Argentina's drug administration has fined the company and two doctors nearly $240,000
A medical group accuses GlaxoSmithKline of misleading trial participants
The drug company denies those accusations and says it will appeal the fine
GlaxoSmithKline says there were no irregularities regarding consent or the vaccine's safety
A medical group in Argentina is asking for more drug-testing regulations in the South American country after a officials fined pharmaceutical company GlaxoSmithKline for alleged irregularities in a pediatric pneumonia vaccine trial.
The Argentinian Federation of Health Professionals accuses drug maker GlaxoSmithKline of misleading participants and pressuring poor families into joining a trial for the Synflorix vaccine, which the company says protects against bacterial pneumonia and meningitis.
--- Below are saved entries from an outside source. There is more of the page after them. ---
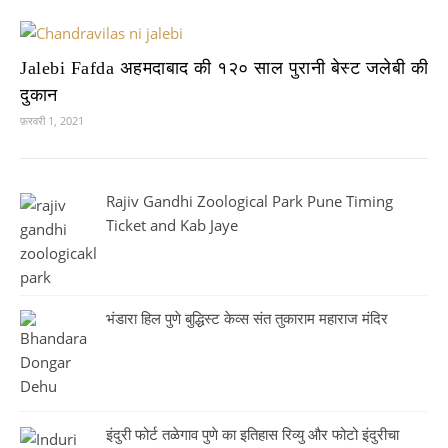
Jalebi Fafda अहमदाबाद की १२० साल पुरानी बेस्ट जलेबी की
दुकान
फ़रवरी 1, 2021
Rajiv Gandhi Zoological Park Pune Timing
Ticket and Kab Jaye
भंडारा हिल पुणे बुद्धिस्ट केव्स संत तुकाराम महाराज मंदिर
इंदुरी फोर्ट तळेगाव पुणे का इतिहास रिव्यु और फोटो इंदुरीचा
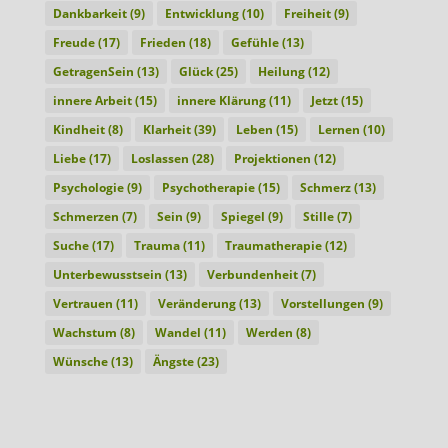
Dankbarkeit
(9)
Entwicklung
(10)
Freiheit
(9)
Freude
(17)
Frieden
(18)
Gefühle
(13)
GetragenSein
(13)
Glück
(25)
Heilung
(12)
innere Arbeit
(15)
innere Klärung
(11)
Jetzt
(15)
Kindheit
(8)
Klarheit
(39)
Leben
(15)
Lernen
(10)
Liebe
(17)
Loslassen
(28)
Projektionen
(12)
Psychologie
(9)
Psychotherapie
(15)
Schmerz
(13)
Schmerzen
(7)
Sein
(9)
Spiegel
(9)
Stille
(7)
Suche
(17)
Trauma
(11)
Traumatherapie
(12)
Unterbewusstsein
(13)
Verbundenheit
(7)
Vertrauen
(11)
Veränderung
(13)
Vorstellungen
(9)
Wachstum
(8)
Wandel
(11)
Werden
(8)
Wünsche
(13)
Ängste
(23)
“They recruited children in an irregular manner. … They did not do what they were supposed to. They did not inform. There were not independent witnesses. They pressured the mothers of poor children,” said Jorge Yabkowsky, the federation’s director.
But GlaxoSmithKline, the world’s second largest pharmaceutical company, denies those accusations and says it will appeal a judge’s approval of Argentina’s National Administration of Medicine, Food and Medical Technology’s fining the company and two doctors a total of nearly $240,000 for irregularities in documentation of the trial.
In a statement, GlaxoSmithKline said it conducts clinical studies all over the world, respecting laws and meeting the highest standards of ethics and quality.
“The ruling has to do with procedures, with the form of documenting procedures of the studies. … None of the patients that were included in this study were included without their appropriate consent,” said Rosana Felice, medical director of Glaxo Argentina.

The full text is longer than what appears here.